Narrow confidence interval -- higher accuracy?
I have two questions about confidence intervals:
Apparently a narrow confidence interval implies that there is a smaller chance of obtaining an observation within that interval, therefore, our accuracy is higher.
Also a 95% confidence interval is narrower than a 99% confidence interval which is wider.
The 99% confidence interval is more accurate than the 95%.
Can someone give a simple explanation that could help me understand this difference between accuracy and narrowness?
I think you mean "there is a smaller chance of obtaining an observation *outside* that interval". Unfortunately, a Confidence Interval may not mean what it appears to mean, due to technical, statistical issues, but in general the narrower the interval (at a given confidence level) the less uncertainty there is about the results. There are many threads on this site discussing what a Confidence Interval means (as opposed to, say, a Credible Interval). We're not even getting into Predictive Intervals...
@Wayne Why is not the statement be "there is a smaller chance of obtaining an observation *within* that interval" ? Since narrow interval has a large type 1 error , it is more likely to reject the *true* null hypothesis , that is , my true null value is not contained in that interval . So , it seems to me `a narrow confidence interval implies that there is a smaller chance of obtaining an observation within that interval` is correct . Would you please explain me where am I doing the mistake ?
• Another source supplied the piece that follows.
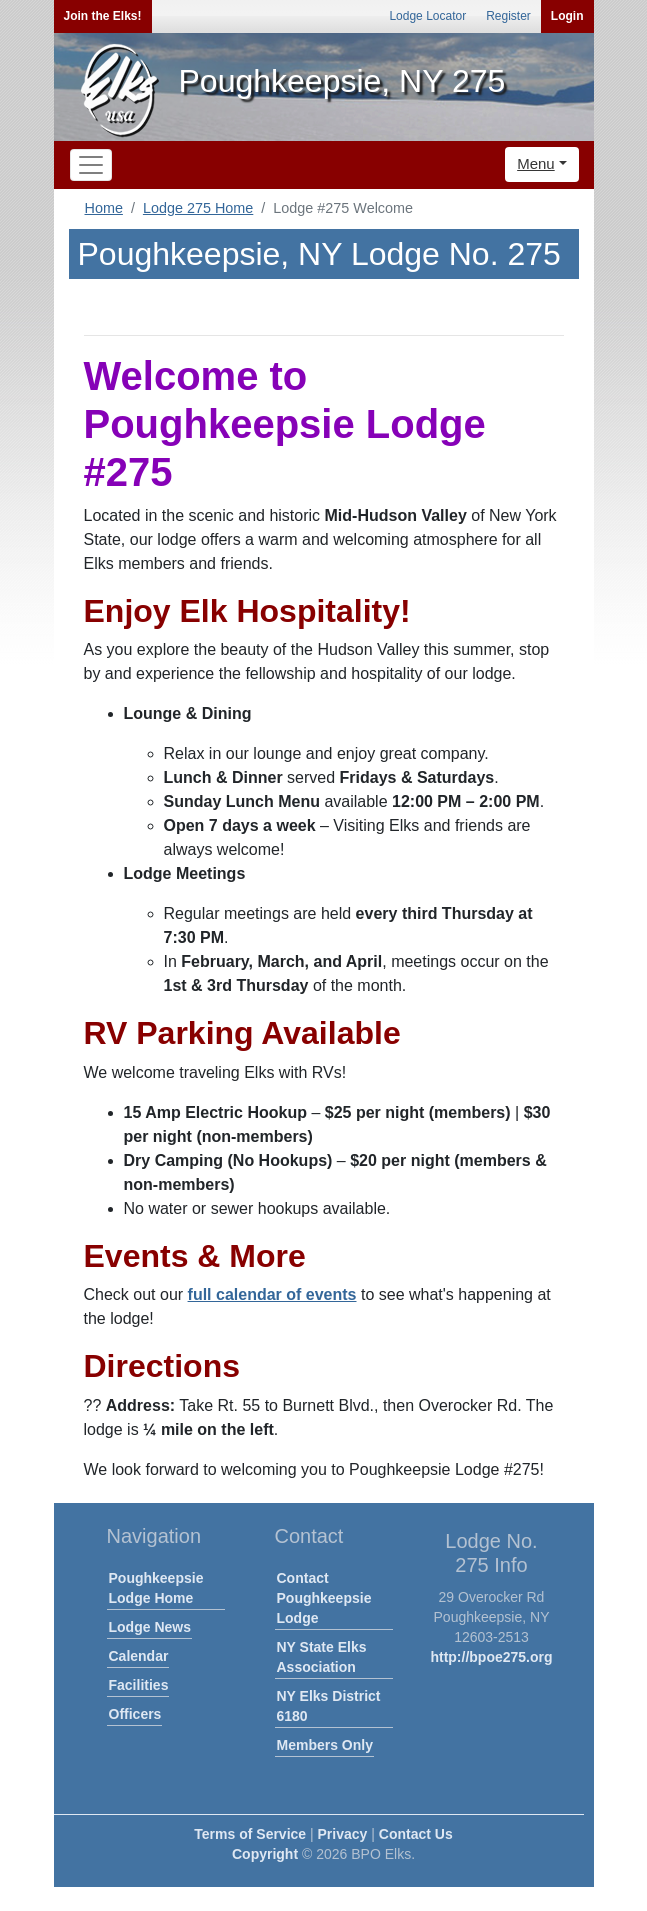 Image resolution: width=647 pixels, height=1911 pixels. What do you see at coordinates (416, 1834) in the screenshot?
I see `Contact Us` at bounding box center [416, 1834].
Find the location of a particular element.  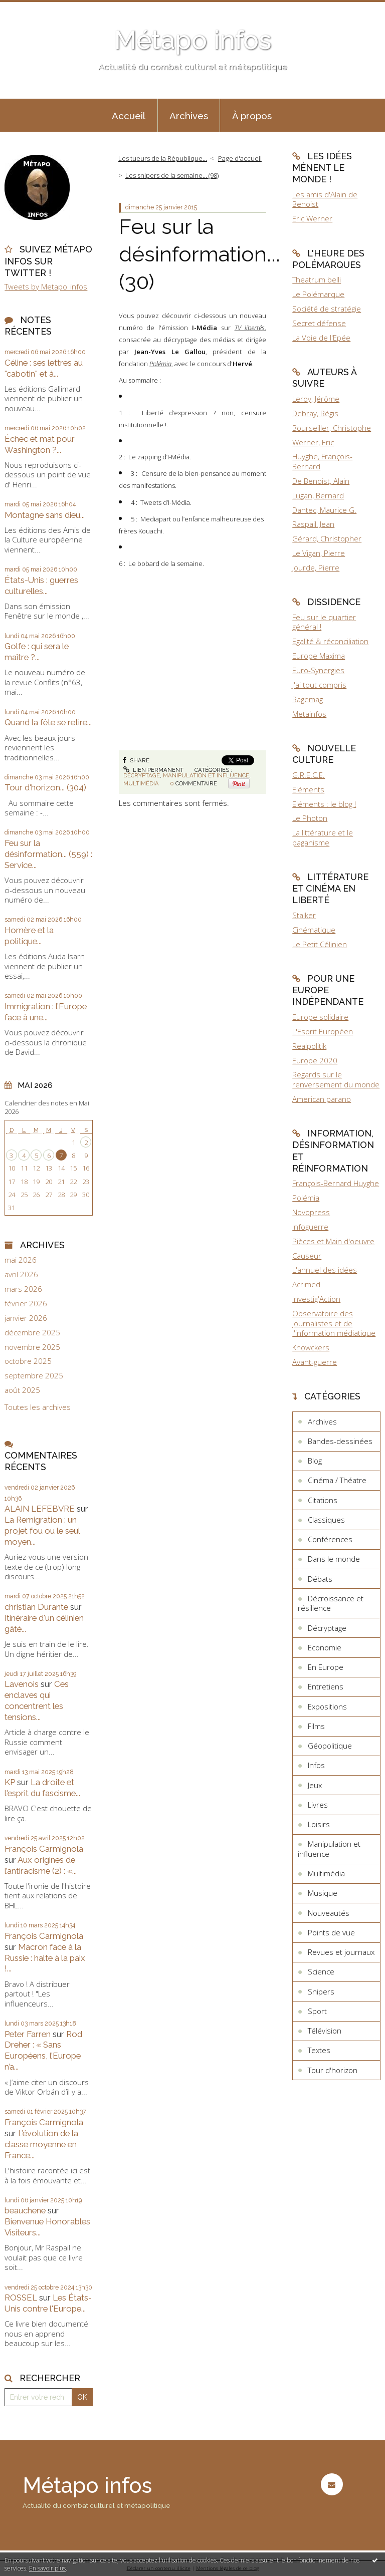 François-Bernard Huyghe is located at coordinates (335, 1183).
The 95% is not numerically attached at all to how confident you are that you've covered the true effect in your experiment. Perhaps recognizing that "interval using 95% coverage range calculation" might be a more accurate name for it. You can make the choice to decide that the interval contains the true value; and you'll be right if you do that consistently 95% of the time. But you really don't know how likely it is for your particular experiment without more information.
Q1: Your first query conflates two things and misuses a term. No wonder you're confused. A narrower confidence interval may be more precise but, when calculated the same way, such as the 95% method, they all have the same accuracy. They capture the true value the same proportion of the time.
Also, just because it's narrow doesn't mean you're less likely to encounter a sample that falls within that narrow confidence interval. A narrow confidence interval can be achieved one of three ways. The experimental method or nature of the data could just have very low variance. The confidence interval around the boiling point of tap water at sea level is pretty small, regardless of the sample size. The confidence interval around the average weight of people might be rather large because people are very variable but one can make that confidence interval smaller by just acquiring more observations. In that case, as you gain more certainty about where you believe the true value is, by collecting more samples and making a narrower confidence interval, then the probability of encountering an individual in that confidence interval does go down. (it goes down in any case when you increase sample size, but you may not bother collecting the big sample in the boiling water case). Finally, it could be narrow because your sample is unrepresentative. In that case you are actually more likely to have one of the 5% of intervals that does not contain the true value. It's a bit of a paradox regarding CI width and something you should check by knowing the literature and how variable this data typically is.
Further consider that the confidence interval is about trying to estimate the true mean value of the population. If you knew that spot on then you'd be even more precise (and accurate) and not even have a range of estimates. But your probability of encountering an observation with that exact same value would be far lower than finding one within any particular sample based CI.
Q2: A 99% confidence interval is wider than a 95%. Therefore, it's more likely that it will contain the true value. See the distinction above between precise and accurate, you're conflating the two. If I make a confidence interval narrower with lower variability and higher sample size it becomes more precise, the likely values cover a smaller range. If I increase the coverage by using a 99% calculation it becomes more accurate, the true value is more likely to be within the range.
For a given dataset, increasing the confidence level of a confidence interval will only result in larger intervals (or at least not smaller). That's not about accuracy or precision but rather about how much risk you're willing to take about missing the true value.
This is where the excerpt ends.